§ **ASSIGNMENT**
Each entry should be returned exactly as written, with no pictures carried over.

(Extracted page text data)
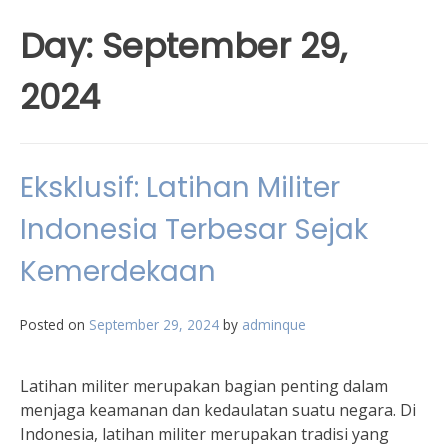
Day:
September 29,
2024
Eksklusif: Latihan Militer
Indonesia Terbesar Sejak
Kemerdekaan
Posted on
September 29, 2024
by
adminque
Latihan militer merupakan bagian penting dalam
menjaga keamanan dan kedaulatan suatu negara. Di
Indonesia, latihan militer merupakan tradisi yang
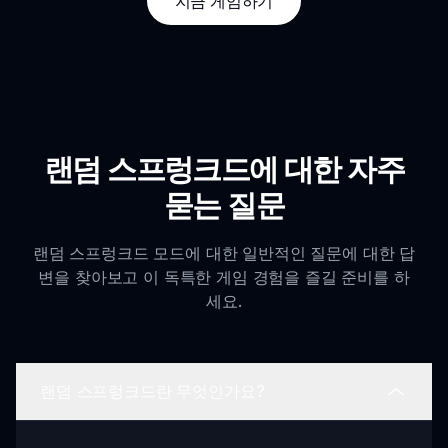
지금 게임하기
랜덤 스프렁크드에 대한 자주
묻는 질문
랜덤 스프렁크드 모드에 대한 일반적인 질문에 대한 답
변을 찾아보고 이 독특한 게임 경험을 즐길 준비를 하
세요.
랜덤 스프렁크드란 무엇인가요?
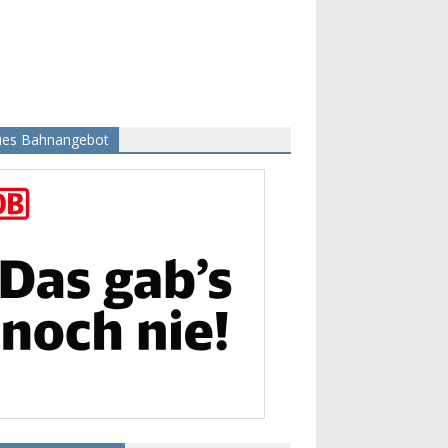
es Bahnangebot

§ **ANSWER TO THIS TASK**
Day:
September 29,
2024
Eksklusif: Latihan Militer
Indonesia Terbesar Sejak
Kemerdekaan
Posted on
September 29, 2024
by
adminque
Latihan militer merupakan bagian penting dalam
menjaga keamanan dan kedaulatan suatu negara. Di
Indonesia, latihan militer merupakan tradisi yang
지금 게임하기
랜덤 스프렁크드에 대한 자주
묻는 질문
랜덤 스프렁크드 모드에 대한 일반적인 질문에 대한 답
변을 찾아보고 이 독특한 게임 경험을 즐길 준비를 하
세요.
랜덤 스프렁크드란 무엇인가요?
es Bahnangebot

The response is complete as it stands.